ASSIGNED TASK:
Each entry should be duplicated exactly, with no line missing.

MATERIAL TO PROCESS:
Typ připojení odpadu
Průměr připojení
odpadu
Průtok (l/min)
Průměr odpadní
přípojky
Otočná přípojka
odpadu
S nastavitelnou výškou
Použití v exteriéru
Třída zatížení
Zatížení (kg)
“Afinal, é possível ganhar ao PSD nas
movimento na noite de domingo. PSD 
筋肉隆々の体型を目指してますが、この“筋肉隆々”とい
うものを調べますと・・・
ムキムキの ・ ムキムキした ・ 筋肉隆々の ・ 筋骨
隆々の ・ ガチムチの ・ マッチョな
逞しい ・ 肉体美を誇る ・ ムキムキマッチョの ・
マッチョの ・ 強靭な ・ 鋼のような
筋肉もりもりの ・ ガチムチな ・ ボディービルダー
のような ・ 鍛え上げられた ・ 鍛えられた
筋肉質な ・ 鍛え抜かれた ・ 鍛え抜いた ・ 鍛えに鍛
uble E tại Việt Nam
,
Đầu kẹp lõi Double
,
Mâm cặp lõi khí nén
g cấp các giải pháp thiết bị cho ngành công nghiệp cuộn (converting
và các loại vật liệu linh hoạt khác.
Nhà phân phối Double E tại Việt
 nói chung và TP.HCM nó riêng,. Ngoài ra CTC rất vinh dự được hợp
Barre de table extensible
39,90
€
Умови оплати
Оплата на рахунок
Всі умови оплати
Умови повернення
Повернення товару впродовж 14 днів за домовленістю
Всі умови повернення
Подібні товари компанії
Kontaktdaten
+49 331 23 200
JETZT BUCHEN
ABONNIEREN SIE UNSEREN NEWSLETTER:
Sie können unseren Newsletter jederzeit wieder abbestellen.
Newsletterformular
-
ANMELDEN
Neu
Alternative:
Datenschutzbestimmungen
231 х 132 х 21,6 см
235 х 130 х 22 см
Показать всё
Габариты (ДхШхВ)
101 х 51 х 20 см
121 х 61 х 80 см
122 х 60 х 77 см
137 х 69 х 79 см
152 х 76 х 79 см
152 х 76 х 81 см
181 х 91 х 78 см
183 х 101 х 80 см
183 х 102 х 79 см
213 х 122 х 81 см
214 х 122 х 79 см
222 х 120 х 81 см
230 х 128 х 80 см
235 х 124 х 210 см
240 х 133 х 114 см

TASK RESPONSE:
Typ připojení odpadu
Průměr připojení
odpadu
Průtok (l/min)
Průměr odpadní
přípojky
Otočná přípojka
odpadu
S nastavitelnou výškou
Použití v exteriéru
Třída zatížení
Zatížení (kg)
“Afinal, é possível ganhar ao PSD nas
movimento na noite de domingo. PSD 
筋肉隆々の体型を目指してますが、この“筋肉隆々”とい
うものを調べますと・・・
ムキムキの ・ ムキムキした ・ 筋肉隆々の ・ 筋骨
隆々の ・ ガチムチの ・ マッチョな
逞しい ・ 肉体美を誇る ・ ムキムキマッチョの ・
マッチョの ・ 強靭な ・ 鋼のような
筋肉もりもりの ・ ガチムチな ・ ボディービルダー
のような ・ 鍛え上げられた ・ 鍛えられた
筋肉質な ・ 鍛え抜かれた ・ 鍛え抜いた ・ 鍛えに鍛
uble E tại Việt Nam
,
Đầu kẹp lõi Double
,
Mâm cặp lõi khí nén
g cấp các giải pháp thiết bị cho ngành công nghiệp cuộn (converting
và các loại vật liệu linh hoạt khác.
Nhà phân phối Double E tại Việt
 nói chung và TP.HCM nó riêng,. Ngoài ra CTC rất vinh dự được hợp
Barre de table extensible
39,90
€
Умови оплати
Оплата на рахунок
Всі умови оплати
Умови повернення
Повернення товару впродовж 14 днів за домовленістю
Всі умови повернення
Подібні товари компанії
Kontaktdaten
+49 331 23 200
JETZT BUCHEN
ABONNIEREN SIE UNSEREN NEWSLETTER:
Sie können unseren Newsletter jederzeit wieder abbestellen.
Newsletterformular
-
ANMELDEN
Neu
Alternative:
Datenschutzbestimmungen
231 х 132 х 21,6 см
235 х 130 х 22 см
Показать всё
Габариты (ДхШхВ)
101 х 51 х 20 см
121 х 61 х 80 см
122 х 60 х 77 см
137 х 69 х 79 см
152 х 76 х 79 см
152 х 76 х 81 см
181 х 91 х 78 см
183 х 101 х 80 см
183 х 102 х 79 см
213 х 122 х 81 см
214 х 122 х 79 см
222 х 120 х 81 см
230 х 128 х 80 см
235 х 124 х 210 см
240 х 133 х 114 см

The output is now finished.